Ready to serve: Officials dedicate new Grant County Fire District 8 fire station
CHERYL SCHWEIZER | Hagadone News Network | UPDATED 4 years, 6 months AGO
Senior Reporter Cheryl Schweizer is a journalist with more than 30 years of experience serving small communities in the Pacific Northwest. She began her post-high-school education at Treasure Valley Community College and enerned her journalism degree at Oregon State University. After working for multiple publications, she has settled down at the Columbia Basin Herald and has been a staple of the newsroom for more than a decade. Schweizer’s dedication to her communities and profession has earned her the nickname “The Baroness of Bylines.” She covers a variety of beats including health, business and various municipalities. | September 15, 2021 1:03 AM
MATTAWA — Scott Nesbit, chair of the Grant County Fire District 8 commission, had one word to describe the district’s new fire station, dedicated Saturday.

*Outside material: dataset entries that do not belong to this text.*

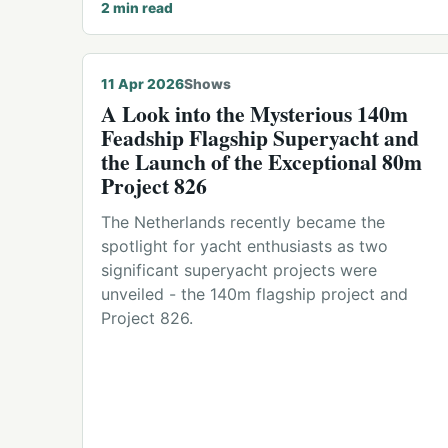
2
min read
11 Apr 2026
Shows
A Look into the Mysterious 140m
Feadship Flagship Superyacht and
the Launch of the Exceptional 80m
Project 826
The Netherlands recently became the
spotlight for yacht enthusiasts as two
significant superyacht projects were
unveiled - the 140m flagship project and
Project 826.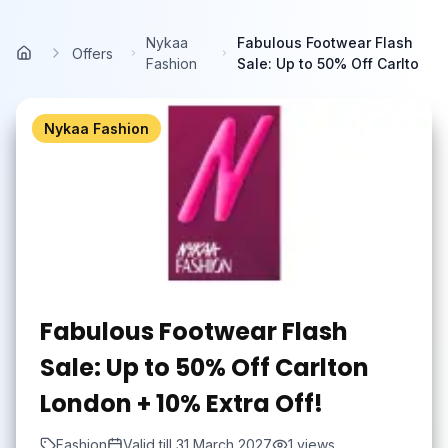
Skip to main content
Nykaa
Fabulous Footwear Flash
Offers
Home
Fashion
Sale: Up to 50% Off Carlto
Nykaa Fashion
Fabulous Footwear Flash
Sale: Up to 50% Off Carlton
London + 10% Extra Off!
Fashion
Valid till
31 March 2027
1
views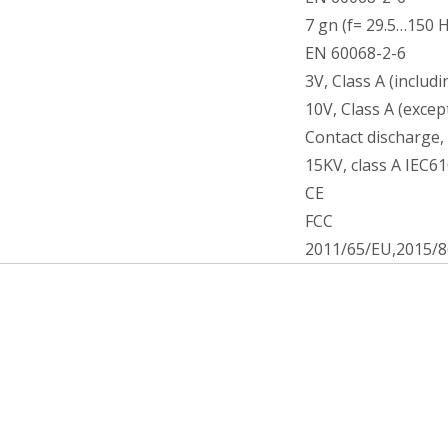
7 gn (f= 29.5…150 H
EN 60068-2-6
3V, Class A (includ
10V, Class A (exce
Contact discharge, 
15KV, class A IEC6
CE
FCC
2011/65/EU,2015/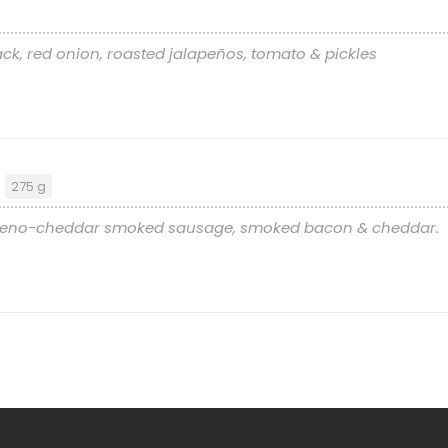
ck, red onion, roasted jalapeños, tomato & pickles
r
275 g
alapeno-cheddar smoked sausage, smoked bacon & cheddar.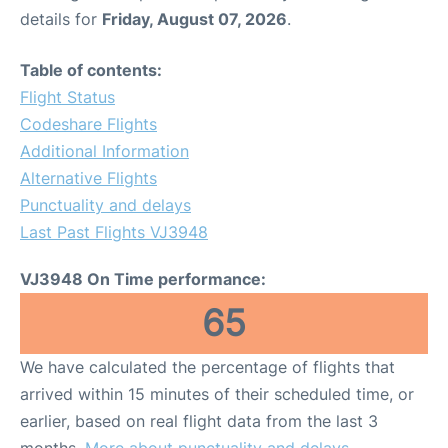
details for
Friday, August 07, 2026
.
Table of contents:
Flight Status
Codeshare Flights
Additional Information
Alternative Flights
Punctuality and delays
Last Past Flights VJ3948
VJ3948 On Time performance:
65
We have calculated the percentage of flights that
arrived within 15 minutes of their scheduled time, or
earlier, based on real flight data from the last 3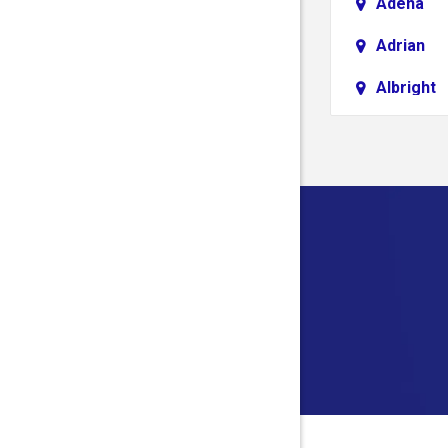
Adena
Adrian
Albright
Aliquippa
Alledonia
Allison
Alloy
Alum Bri
Alverda
Ambridg
Amma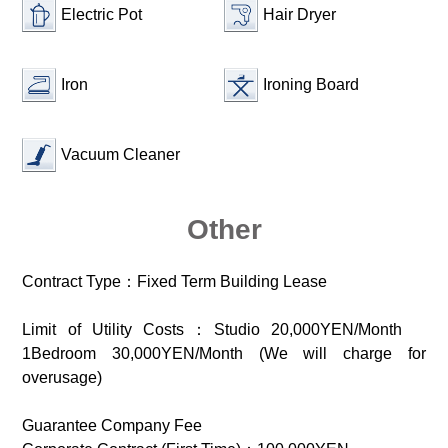
Electric Pot
Hair Dryer
Iron
Ironing Board
Vacuum Cleaner
Other
Contract Type：Fixed Term Building Lease
Limit of Utility Costs：Studio 20,000YEN/Month
1Bedroom 30,000YEN/Month (We will charge for
overusage)
Guarantee Company Fee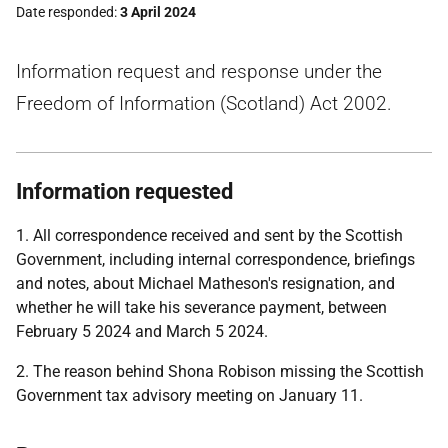
Date responded
3 April 2024
Information request and response under the
Freedom of Information (Scotland) Act 2002.
Information requested
1. All correspondence received and sent by the Scottish
Government, including internal correspondence, briefings
and notes, about Michael Matheson's resignation, and
whether he will take his severance payment, between
February 5 2024 and March 5 2024.
2. The reason behind Shona Robison missing the Scottish
Government tax advisory meeting on January 11.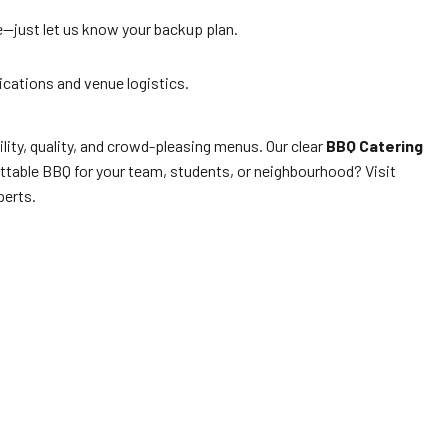
e—just let us know your backup plan.
lications and venue logistics.
lity, quality, and crowd-pleasing menus. Our clear
BBQ Catering
ettable BBQ for your team, students, or neighbourhood? Visit
erts.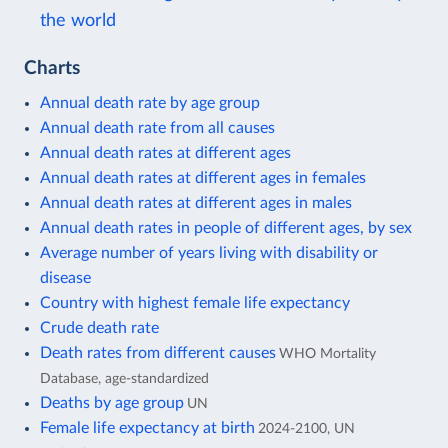
the world
Charts
Annual death rate by age group
Annual death rate from all causes
Annual death rates at different ages
Annual death rates at different ages in females
Annual death rates at different ages in males
Annual death rates in people of different ages, by sex
Average number of years living with disability or
disease
Country with highest female life expectancy
Crude death rate
Death rates from different causes
WHO Mortality
Database, age-standardized
Deaths by age group
UN
Female life expectancy at birth
2024-2100, UN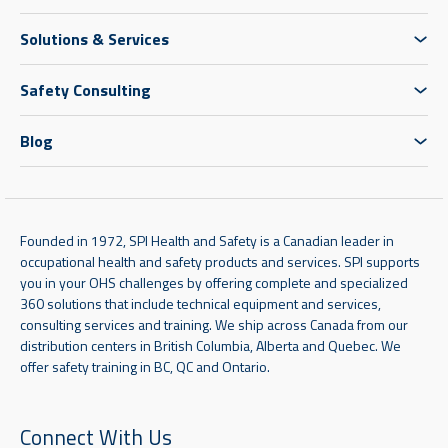
Solutions & Services
Safety Consulting
Blog
Founded in 1972, SPI Health and Safety is a Canadian leader in
occupational health and safety products and services. SPI supports
you in your OHS challenges by offering complete and specialized
360 solutions that include technical equipment and services,
consulting services and training. We ship across Canada from our
distribution centers in British Columbia, Alberta and Quebec. We
offer safety training in BC, QC and Ontario.
Connect With Us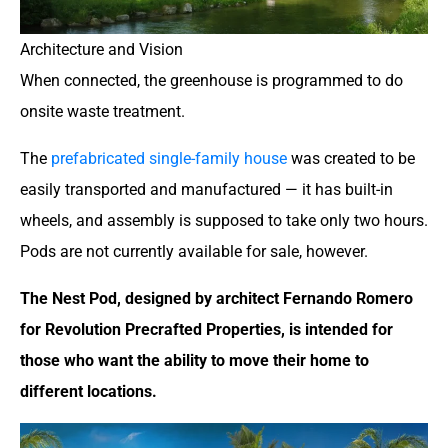
Architecture and Vision
When connected, the greenhouse is programmed to do
onsite waste treatment.
The
prefabricated single-family house
was created to be
easily transported and manufactured — it has built-in
wheels, and assembly is supposed to take only two hours.
Pods are not currently available for sale, however.
The Nest Pod, designed by architect Fernando Romero
for Revolution Precrafted Properties, is intended for
those who want the ability to move their home to
different locations.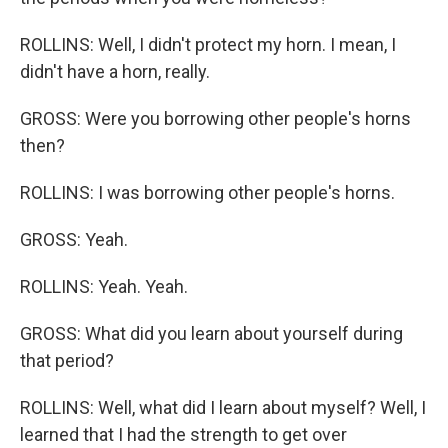
ROLLINS: Well, I didn't protect my horn. I mean, I
didn't have a horn, really.
GROSS: Were you borrowing other people's horns
then?
ROLLINS: I was borrowing other people's horns.
GROSS: Yeah.
ROLLINS: Yeah. Yeah.
GROSS: What did you learn about yourself during
that period?
ROLLINS: Well, what did I learn about myself? Well, I
learned that I had the strength to get over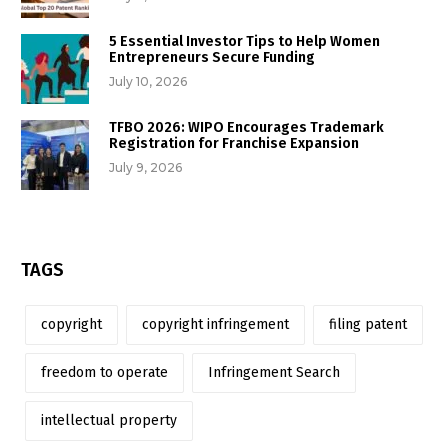
5 Essential Investor Tips to Help Women
Entrepreneurs Secure Funding
July 10, 2026
TFBO 2026: WIPO Encourages Trademark
Registration for Franchise Expansion
July 9, 2026
TAGS
copyright
copyright infringement
filing patent
freedom to operate
Infringement Search
intellectual property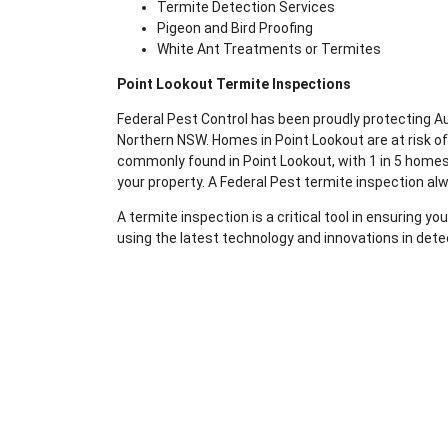
Termite Detection Services
Pigeon and Bird Proofing
White Ant Treatments or Termites
Point Lookout Termite Inspections
Federal Pest Control has been proudly protecting 
Northern NSW. Homes in Point Lookout are at risk o
commonly found in Point Lookout, with 1 in 5 homes 
your property. A Federal Pest termite inspection al
A termite inspection is a critical tool in ensuring 
using the latest technology and innovations in dete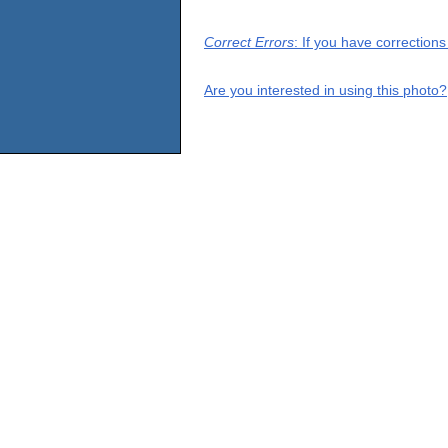
Correct Errors
: If you have correction
Are you interested in using this photo?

“This is awesome,” he said.
“It is,” said fellow GCFD 8 Commissioner Debra Crain.
While department officials started moving to the new station at 20643 Road 22.5 SW about a month ago, the official dedication ceremony was Saturday. GCFD 8 Chief Joe Noonchester said the goal was to dedicate the new station on Sept. 11.
“It’s nice to be able to honor that day,” Noonchester said.
The terrorist attacks at the World Trade Center killed 343 firefighters from the Fire Department of the City of New York, and firefighters nationwide remember them on 9/11, as well as others killed in the line of duty.
And GCFD 8 has firefighters who are too young to remember the events of that day, Noonchester said.
“It’s quite good to remember, and never forget,” he said.
In addition, Saturday was a big day for the district.
“Also starting new for us,” Noonchester said. “It’s really special. Especially on 9/11.”
The department has six full-time firefighter-EMTs, in addition to Noonchester and business manager Barbara Davis. The full-time employees were sworn in as part of dedication day, with the oath administered by two new battalion chiefs, Doug Anderson and Matt Hyndman.
Each firefighter received a badge, pinned on by someone important to them, which is also part of firefighting tradition.
There are traditions attached to equipment, too. The district recently purchased a new ambulance, and it’s tradition for the crew to wash a new vehicle and push it into the station. The full-time crew and Noonchester did that after the swearing-in ceremony.
Father Alex Trejo of Our Lady of the Desert Parish blessed each of the trucks and ambulances at the new station by sprinkling them with holy water.
Hyndman said the new station is a sign of how far the district has come. He joined GCFD 8 in 1993, at age 16.
The first truck out of the station then was a 1972 pumper with a manual transmission, Hyndman said. The main station, on Government Road at the time, got the best equipment. The district has two additional stations, one in Desert Aire and one about nine miles east of Mattawa. Back when Hyndman joined the department, the lead truck in Desert Aire dated from 1956.
“A lot of memories in those old trucks,” he said.
District officials have worked to upgrade the equipment, as well as the station.
“It’s changed a lot. It’s been good to see,” Hyndman said.
GCFD 8 Commissioner Paul Parker has been there for it all, from the district’s founding in 1967. He was one of the commissioners who found and purchased the district’s first truck, a half track that is now on display outside the new station.
Parker was part of the fire department before that, recruited – in a way – by a neighbor soon after he moved to town in 1957. The neighbor told him to keep a No. 2 shovel and a garden hose in the trunk of his car, he said, adding that made him a member of the Mattawa Fire Department.
Parker was a volunteer with the district for 51 years.
The district also relies on its 20-30 active volunteers. Nesbit said district officials hope to start a program to encourage young people to try out the fire service, to see if it’s a career they want to pursue.
Volunteering is how Ciro Arroyo learned he wanted a firefighting career.
Arroyo started volunteering when he was a senior at Wahluke High School, he said.
“I kind of fell in love with it,” Arroyo said.
Rolando Rivera also has learned something from his time as a volunteer, and like Arroyo, he’s looking toward a firefighting career.
A Quincy native, Rivera was thinking of a career in law enforcement until a severe car accident required a two-year recovery. He intended to go back into law enforcement, but about four months ago he volunteered with GCFD 8.
“The more I’m getting into this, I’d rather do this,” he said.